HOW TO COMPLETE THIS TASK:
Transcribe all the records with complete accuracy.

=== EXERCISE INPUTS ===

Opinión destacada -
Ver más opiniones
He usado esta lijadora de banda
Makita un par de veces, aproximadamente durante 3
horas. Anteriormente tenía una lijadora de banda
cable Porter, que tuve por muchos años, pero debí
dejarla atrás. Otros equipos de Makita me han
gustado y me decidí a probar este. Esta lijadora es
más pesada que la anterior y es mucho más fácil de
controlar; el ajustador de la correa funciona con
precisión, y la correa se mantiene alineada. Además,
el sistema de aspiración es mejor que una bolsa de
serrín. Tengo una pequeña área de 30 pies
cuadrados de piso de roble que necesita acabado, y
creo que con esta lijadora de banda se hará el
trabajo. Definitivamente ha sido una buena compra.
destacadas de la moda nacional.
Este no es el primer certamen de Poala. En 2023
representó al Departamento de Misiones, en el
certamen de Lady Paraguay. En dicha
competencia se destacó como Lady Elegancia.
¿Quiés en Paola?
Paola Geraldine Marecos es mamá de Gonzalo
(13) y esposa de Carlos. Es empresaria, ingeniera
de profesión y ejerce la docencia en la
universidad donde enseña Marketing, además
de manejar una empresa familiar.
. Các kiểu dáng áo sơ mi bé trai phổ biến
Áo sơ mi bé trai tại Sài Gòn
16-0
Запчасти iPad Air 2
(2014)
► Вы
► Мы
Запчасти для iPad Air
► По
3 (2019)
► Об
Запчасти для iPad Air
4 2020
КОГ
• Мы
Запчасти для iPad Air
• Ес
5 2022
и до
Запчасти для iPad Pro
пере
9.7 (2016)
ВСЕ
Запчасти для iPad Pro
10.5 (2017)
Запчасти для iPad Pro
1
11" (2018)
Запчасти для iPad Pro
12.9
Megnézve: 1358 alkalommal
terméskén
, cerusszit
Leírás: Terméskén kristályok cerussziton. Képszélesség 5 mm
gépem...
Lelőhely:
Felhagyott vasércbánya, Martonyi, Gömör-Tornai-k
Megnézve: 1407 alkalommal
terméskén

===

RESULT OF THE TASK:
Opinión destacada -
Ver más opiniones
He usado esta lijadora de banda
Makita un par de veces, aproximadamente durante 3
horas. Anteriormente tenía una lijadora de banda
cable Porter, que tuve por muchos años, pero debí
dejarla atrás. Otros equipos de Makita me han
gustado y me decidí a probar este. Esta lijadora es
más pesada que la anterior y es mucho más fácil de
controlar; el ajustador de la correa funciona con
precisión, y la correa se mantiene alineada. Además,
el sistema de aspiración es mejor que una bolsa de
serrín. Tengo una pequeña área de 30 pies
cuadrados de piso de roble que necesita acabado, y
creo que con esta lijadora de banda se hará el
trabajo. Definitivamente ha sido una buena compra.
destacadas de la moda nacional.
Este no es el primer certamen de Poala. En 2023
representó al Departamento de Misiones, en el
certamen de Lady Paraguay. En dicha
competencia se destacó como Lady Elegancia.
¿Quiés en Paola?
Paola Geraldine Marecos es mamá de Gonzalo
(13) y esposa de Carlos. Es empresaria, ingeniera
de profesión y ejerce la docencia en la
universidad donde enseña Marketing, además
de manejar una empresa familiar.
. Các kiểu dáng áo sơ mi bé trai phổ biến
Áo sơ mi bé trai tại Sài Gòn
16-0
Запчасти iPad Air 2
(2014)
► Вы
► Мы
Запчасти для iPad Air
► По
3 (2019)
► Об
Запчасти для iPad Air
4 2020
КОГ
• Мы
Запчасти для iPad Air
• Ес
5 2022
и до
Запчасти для iPad Pro
пере
9.7 (2016)
ВСЕ
Запчасти для iPad Pro
10.5 (2017)
Запчасти для iPad Pro
1
11" (2018)
Запчасти для iPad Pro
12.9
Megnézve: 1358 alkalommal
terméskén
, cerusszit
Leírás: Terméskén kristályok cerussziton. Képszélesség 5 mm
gépem...
Lelőhely:
Felhagyott vasércbánya, Martonyi, Gömör-Tornai-k
Megnézve: 1407 alkalommal
terméskén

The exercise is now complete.